In the meantime, IP and competition laws have been a driving force of legal and commercial globalization. Thus, as it is widely accepted that lack of information is a market imperfection that distorts market process, this risk is magnified when the influence can stretch over the globe. In many cases of information shortage, the government attempts to cure the problem by generating the necessary information with public cost to achieve efficiency in the market. This is not, however, always the case when it comes to information crossing over different jurisdictions. In such cases, the cost is borne by the local community while the beneficiaries are usually foreign, creating limited incentive for the government to get involved. For example, in Korea and China, most competition case decisions are delivered only in the local language and translation is the responsibility of the defendant. In addition, most other legal sources, including legal provisions, case laws, and other institutional matters are not fully available in a translation. It seems evident that such issues of externality harm legal development as well as globalization. Foreign actors who struggle with insufficient information may experience negative outcomes and shy away from further business in countries with such lack of information.

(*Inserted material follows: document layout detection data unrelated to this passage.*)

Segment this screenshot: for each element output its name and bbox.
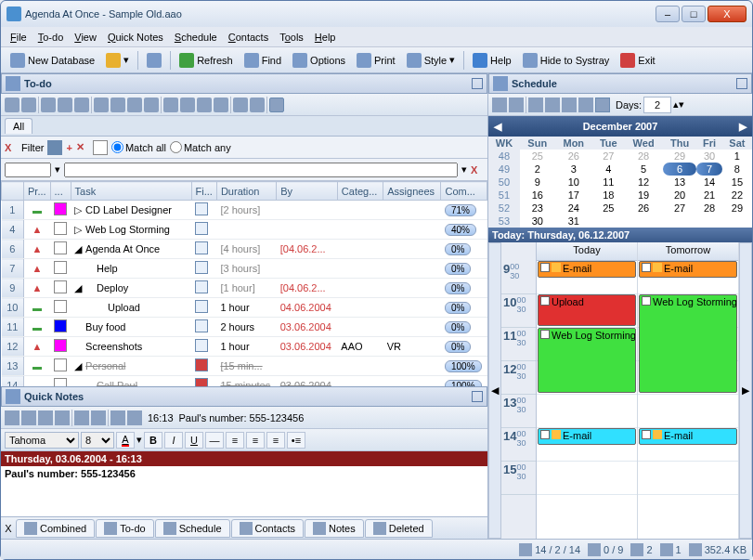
bottom-tab[interactable]: Combined (16, 519, 95, 538)
next-month-button[interactable]: ▶ (739, 121, 747, 133)
calendar-day[interactable]: 26 (625, 202, 663, 215)
menu-tools[interactable]: Tools (274, 30, 309, 45)
calendar-day[interactable]: 28 (696, 202, 721, 215)
bullets-button[interactable]: •≡ (287, 432, 305, 449)
tool-icon[interactable] (250, 98, 265, 112)
remove-filter-icon[interactable]: ✕ (76, 141, 89, 153)
table-row[interactable]: 7▲Help[3 hours]0% (2, 259, 487, 279)
filter-funnel-icon[interactable] (269, 98, 284, 112)
calendar-day[interactable]: 10 (555, 176, 592, 189)
tool-icon[interactable] (94, 98, 109, 112)
close-tab-icon[interactable]: X (1, 523, 16, 534)
qn-tool-icon[interactable] (74, 410, 89, 425)
bottom-tab[interactable]: Deleted (365, 519, 433, 538)
checkbox[interactable] (195, 339, 208, 352)
clear-filter-icon[interactable]: X (471, 164, 484, 176)
tool-icon[interactable] (74, 98, 89, 112)
calendar-event[interactable]: E-mail (639, 428, 737, 445)
font-select[interactable]: Tahoma (5, 432, 79, 449)
tab-all[interactable]: All (5, 118, 32, 134)
calendar-day[interactable]: 25 (592, 202, 625, 215)
calendar-day[interactable]: 9 (520, 176, 555, 189)
tool-icon[interactable] (127, 98, 142, 112)
help-button[interactable]: Help (467, 50, 517, 71)
calendar-day[interactable] (722, 215, 752, 228)
calendar-day[interactable]: 3 (555, 163, 592, 176)
col-category[interactable]: Categ... (337, 182, 383, 201)
calendar-day[interactable]: 1 (722, 150, 752, 163)
bold-button[interactable]: B (144, 432, 162, 449)
checkbox[interactable] (195, 261, 208, 274)
checkbox[interactable] (195, 241, 208, 254)
menu-quicknotes[interactable]: Quick Notes (102, 30, 169, 45)
prev-month-button[interactable]: ◀ (494, 121, 501, 133)
align-right-button[interactable]: ≡ (266, 432, 285, 449)
qn-tool-icon[interactable] (5, 410, 19, 425)
bottom-tab[interactable]: Schedule (155, 519, 230, 538)
table-row[interactable]: 10Upload1 hour04.06.20040% (2, 298, 487, 318)
font-color-button[interactable]: A (116, 432, 135, 449)
tool-icon[interactable] (58, 98, 72, 112)
col-task[interactable]: Task (71, 182, 191, 201)
calendar-day[interactable]: 16 (520, 189, 555, 202)
day-column[interactable]: TomorrowE-mailWeb Log StormingE-mail (638, 242, 739, 539)
scroll-right-button[interactable]: ▶ (739, 242, 752, 539)
sched-tool-icon[interactable] (492, 98, 507, 112)
calendar-day[interactable]: 20 (663, 189, 697, 202)
qn-tool-icon[interactable] (127, 410, 142, 425)
style-button[interactable]: Style ▾ (401, 50, 461, 71)
menu-contacts[interactable]: Contacts (223, 30, 274, 45)
panel-box-icon[interactable] (472, 391, 483, 402)
minimize-button[interactable]: – (656, 6, 680, 22)
close-button[interactable]: X (708, 6, 747, 22)
close-filter-icon[interactable]: X (5, 142, 18, 153)
table-row[interactable]: 11Buy food2 hours03.06.20040% (2, 318, 487, 337)
calendar-day[interactable]: 22 (722, 189, 752, 202)
calendar-day[interactable] (663, 215, 697, 228)
strike-button[interactable]: — (205, 432, 224, 449)
match-all-radio[interactable]: Match all (111, 141, 166, 153)
qn-tool-icon[interactable] (38, 410, 53, 425)
calendar-day[interactable]: 19 (625, 189, 663, 202)
table-row[interactable]: 12▲Screenshots1 hour03.06.2004AAOVR0% (2, 337, 487, 357)
calendar-day[interactable]: 29 (663, 150, 697, 163)
tool-icon[interactable] (214, 98, 228, 112)
col-assignees[interactable]: Assignees (383, 182, 441, 201)
calendar-day[interactable] (592, 215, 625, 228)
tool-icon[interactable] (5, 98, 19, 112)
col-duration[interactable]: Duration (216, 182, 276, 201)
bottom-tab[interactable]: Notes (305, 519, 364, 538)
options-button[interactable]: Options (287, 50, 351, 71)
panel-box-icon[interactable] (472, 78, 483, 89)
col-complete[interactable]: Com... (441, 182, 487, 201)
calendar-day[interactable]: 13 (663, 176, 697, 189)
checkbox[interactable] (195, 358, 208, 371)
calendar-day[interactable]: 26 (555, 150, 592, 163)
calendar-day[interactable]: 25 (520, 150, 555, 163)
maximize-button[interactable]: □ (682, 6, 706, 22)
checkbox[interactable] (195, 300, 208, 313)
quicknotes-body[interactable]: Thursday, 03.06.2004 - 16:13 Paul's numb… (1, 451, 487, 516)
qn-tool-icon[interactable] (21, 410, 36, 425)
new-database-button[interactable]: New Database (5, 50, 100, 71)
tool-icon[interactable] (180, 98, 195, 112)
col-by[interactable]: By (277, 182, 338, 201)
table-row[interactable]: 13◢Personal[15 min...100% (2, 357, 487, 376)
calendar-day[interactable]: 2 (520, 163, 555, 176)
calendar-day[interactable]: 23 (520, 202, 555, 215)
checkbox[interactable] (195, 280, 208, 293)
col-priority[interactable]: Pr... (24, 182, 51, 201)
calendar-day[interactable]: 14 (696, 176, 721, 189)
checkbox[interactable] (195, 378, 208, 386)
calendar-event[interactable]: Web Log Storming (538, 328, 636, 393)
tool-icon[interactable] (197, 98, 212, 112)
table-row[interactable]: 9▲◢Deploy[1 hour][04.06.2...0% (2, 279, 487, 298)
calendar-day[interactable]: 28 (625, 150, 663, 163)
note-text[interactable]: Paul's number: 555-123456 (1, 466, 487, 481)
titlebar[interactable]: Agenda At Once - Sample Old.aao – □ X (1, 1, 752, 27)
tool-icon[interactable] (144, 98, 159, 112)
save-button[interactable] (141, 50, 167, 71)
qn-tool-icon[interactable] (55, 410, 70, 425)
calendar-day[interactable]: 5 (625, 163, 663, 176)
day-column[interactable]: TodayE-mailUploadWeb Log StormingE-mail (537, 242, 638, 539)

The China-Korea Market & Regulation Law Center (the “MRLC”), founded in 2013, takes such problems seriously. We believe that the MRLC may contribute to the international community by providing necessary and trustworthy information regarding developments in IP and competition laws of China and Korea in a timely manner. In fact, the MRLC is perfectly situated for such a mission as it is an interdisciplinary research center established between the prestigious law schools of China and Korea for academic, educational and practical cooperation in the fields of IP and competition laws. Hence, the MRLC aims to provide a platform for the international legal community to share ideas, expertise and comparative experiences. We believe that, by introducing annual development of IP and competition laws in China and Korea together in a comprehensive format, we can create a large synergistic effect in addition to delivering necessary information. This is all the more significant as China and Korea are quickly becoming home to the most cutting-edge legal developments and enforcement in the topic areas with close interactions among themselves.
MRLC hopes that our collaborative efforts between the most eminent Chinese and Korean legal experts brings about legal and institutional progress in the Asian region as a whole.